Editors Note
編集後記

人生の転機見逃してない?

I amがスタートして1週間経過しました。
スタート前のバタバタから少し落ち着いた1週間。
新生活がスタートし、新しい環境に身を置いた方にとっては目の前のことでいっぱいいっぱいな1週間だったのではないでしょうか。I am編集部もまさに同じような状況です。

副編集長の井坂です。副編集長…と言っても、いつの間にやら拝命したのか…(笑)
編集者としてのキャリアはこのI amからという「名ばかり副編集長」です。
今までずっと出版営業として書店営業、取次営業、書籍の販売促進・PRに携わってきました。
会社に雇われ、サラリーマンとして営業一筋の私ですが、実は実家はネオン看板屋を営んでいました。
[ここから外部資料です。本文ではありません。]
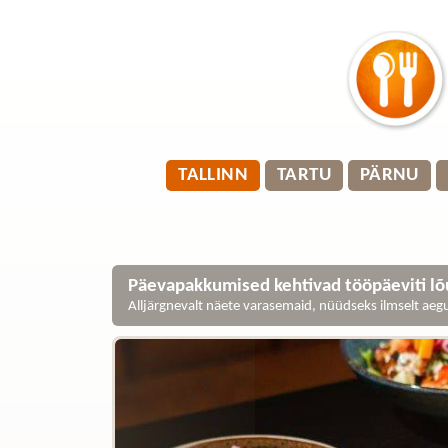
TALLINN
TARTU
PÄRNU
Päevapakkumised kehtivad tööpäeviti lõu
Alljärgnevalt näete varasemaid, nüüdseks ilmselt ae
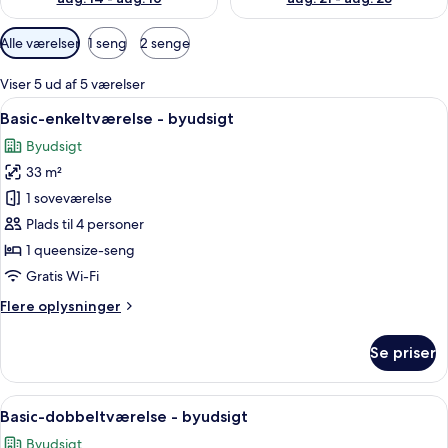
Tilgængelige
Alle værelser
1 seng
2 senge
filtre
for
Viser 5 ud af 5 værelser
værelser
Indlæs
Et moderne hotelværelse med en stor se
7
Basic-enkeltværelse - byudsigt
alle
Byudsigt
billeder
33 m²
af
Basic-
1 soveværelse
enkeltværelse
Plads til 4 personer
-
1 queensize-seng
byudsigt
Gratis Wi-Fi
Flere
Flere oplysninger
oplysninger
om
Se priser
Basic-
enkeltværelse
-
Indlæs
Et hotelværelse med to senge, et fje
8
byudsigt
Basic-dobbeltværelse - byudsigt
alle
Byudsigt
父は日本ではもうほとんどいないネオン看板の職人です。
私が小学生の頃に独立し、以来30年近く一人で細々と続けていました。
朝から晩まで働き、私の記憶が確かなら、土日休日もなく、年間で休みは盆と正月のみ。
まさに馬車馬のように働いていました。

そんな父の働き方を見ていた私ですが、その姿に1ミリも憧れを抱くことなく「会社員」というものに魅かれました。家業あるあるですが、会社員のお父さんなら、休みの日は決まってどこかに遊びに連れて行ってくれるものだと思ってました。(今となっては勝手な妄想でした)
それもあって、とにかく自分は絶対に「会社員」になると決めていましたし、
ネオンそのものにも全く興味ありませんでした。

時代は移り変わり、新しい技術の発展で耐久性とコストパフォーマンスの高いLEDが出てからというもの、次第に事業を続けていくことが難しくなりました。
お得意様からの発注が激減。止む無く廃業となりました。
それを目の当たりにしも、当時の私は「仕方ないよね」と言う他ありませんでした。

昨今、時代はレトロブームが到来。ネオンがプチ再ブレイクしています。
LEDでは表現できないレトロな発色感がネオンにはあると、ニッチではあるものの再評価されています。SNSを見ると映えたネオンが投稿されています。
ネオンで注目されている方もいます。
ユニクロさん等の名だたる企業とコラボし、ご自身でもネオン看板を作られているデザイナーさんがいたり、まるで本物のネオンのような絵を描くアーティストさんがいたり…。
ネオンがかつての看板としての役割だけでなく、表現としてのアートや嗜好品として、希少性高い価値のあるものになりつつあるようです。

そんな現状を知り、現金な私は、今頃になって「ネオンってすごい…かも」とにわかに思い始めています。
子どもの頃から見知っていたあの”ネオン”。自分の中の見方が変わった瞬間でした。
もしかしたら父も数少ない日本のネオン職人として何かできるかもしれない。
父は事業を廃業しても知り合いの看板屋にネオンの発注が入るとアルバイトにいっています。
70を超えますが、まだまだ元気。でもタイムリミットはそんなには長くないです。

身近なこと、自分にとって当たり前なことの価値に気付くのは難しい。
近ければ近いほど、目の前にあればばるほど、見ているようで、見えていない。
それは自分自身のことも同様だと思います。

これもI amが始動していなければ、ネオンに対して、
また父の働き方に対しても向き合うことはなかったかもしれません。

だからこそ、I amは読者が気付いていない、
自分の中にある「何か」を価値転換するきっかけを作りたい。
「人生の転機」とは大げさですが、案外目の前にあることが
人生を大きく動かすものになっていくかもしれません。
私は父には何もしてあげられないかもしれませんが、
そんな気付きを引き出せるようなコンテンツを作っていきたいと思います。